More than $97,000 of the colorful bills featuring local wildlife and historical scenes have been printed.
UC Smiles Executive Director Seonmi Kim said recently that the program will be a success "if we can circulate around 60,000 UC Smiles in a year."
The UC Smiles program was started to encourage shoppers to buy local. Many of the early businesses to participate were Urbana businesses, but Champaign retailers and restaurants have also joined. A list of participating businesses can be found at the http://www.ucsmiles.org website.
Three businesses serve as UC Smiles exchanges, where dollars can be traded for the local currency.
Those businesses are Strawberry Fields and International Galleries, both in Urbana, and Cheese and Crackers in Champaign, Kim said.
"We want to have two more — one in downtown Champaign and one in west Champaign," Kim said. "About five (exchange) stores will be enough."
Kim, a doctoral student in social work at the University of Illinois, said she thought it would take time for people to understand the concept of a local currency and actually use it.
She said she was surprised how many people understood it and attributed the acceptance rate to Champaign-Urbana having "more progressive people who understand community development."
Kim said many participating retailers offer discounts to customers who pay with UC Smiles. But she said using local currency has other benefits, including building relationships between customers and merchants and developing customer loyalty.
Soon after the introduction of UC Smiles, Kim said, she got feedback from consumers who wondered whether it was illegal to use local currencies and whether local currencies had succeeded in other communities.
She assured them local currencies aren't illegal and referred them to sources where they could learn about other currencies such as the BerkShares used in the Berkshires region of Massachusetts.
During the early days of planning UC Smiles, organizers wanted to get a 3 percent commission from participating businesses, Kim said.
They figured the commission would help cover operational costs. Plus, they reasoned business owners would benefit from UC Smiles publicity and avoid the expense associated with credit-card purchases.

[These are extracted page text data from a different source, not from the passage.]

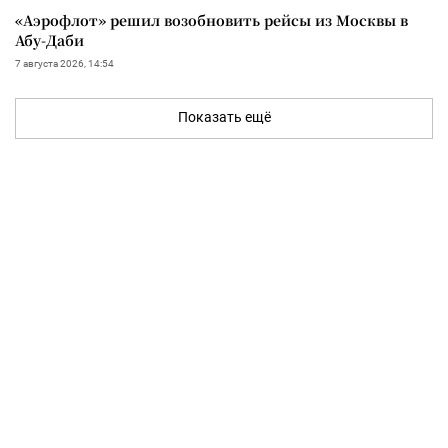
«Аэрофлот» решил возобновить рейсы из Москвы в
Абу-Даби
7 августа 2026, 14:54
Показать ещё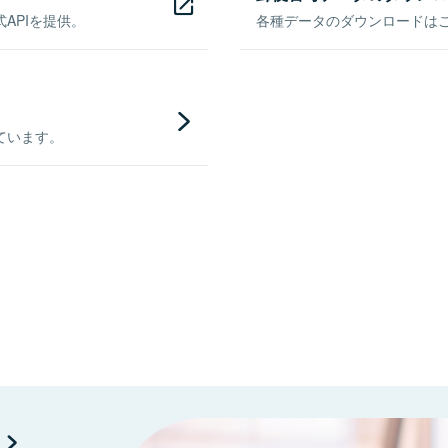
APIを提供。
各種データのダウンロードはこち
ています。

But the idea didn't fly, and organizers dropped plans for the fee.
For now, Kim said, operational costs are being covered by two grants. But for the long term, organizers are investigating other revenue sources, including online fundraising, federal dollars for community development and identifying potential donors.
Kim said there aren't many expenses because UC Smiles is largely a volunteer project. But the program must pay for website management and the printing of brochures, among other things.

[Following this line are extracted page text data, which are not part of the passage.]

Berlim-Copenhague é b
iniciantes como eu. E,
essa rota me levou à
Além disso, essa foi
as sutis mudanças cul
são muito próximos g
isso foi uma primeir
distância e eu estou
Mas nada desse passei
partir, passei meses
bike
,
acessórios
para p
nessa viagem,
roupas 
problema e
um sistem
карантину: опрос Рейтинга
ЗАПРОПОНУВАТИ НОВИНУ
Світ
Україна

Two departments at the University of Illinois are planning a survey in March and April to determine how business owners use UC Smiles and how the money recirculates, Kim said. She hopes to have survey results by the end of April.
Kim said when the currency was originally proposed, she hoped to have drawings of local community activists — among them, John Lee Johnson and Vashti McCollum — on the bills.
But organizers eventually settled on local wildlife and historical scenes. The one-Smile bill features a darter on the front and an 1883 photo of the Old Settlers Society on the back.
The five-Smile bill features a kestrel and an 1891 picture of the Champaign-Urbana street railway, and the 20-Smile bill depicts a morel mushroom and the Alma Mater sculpture.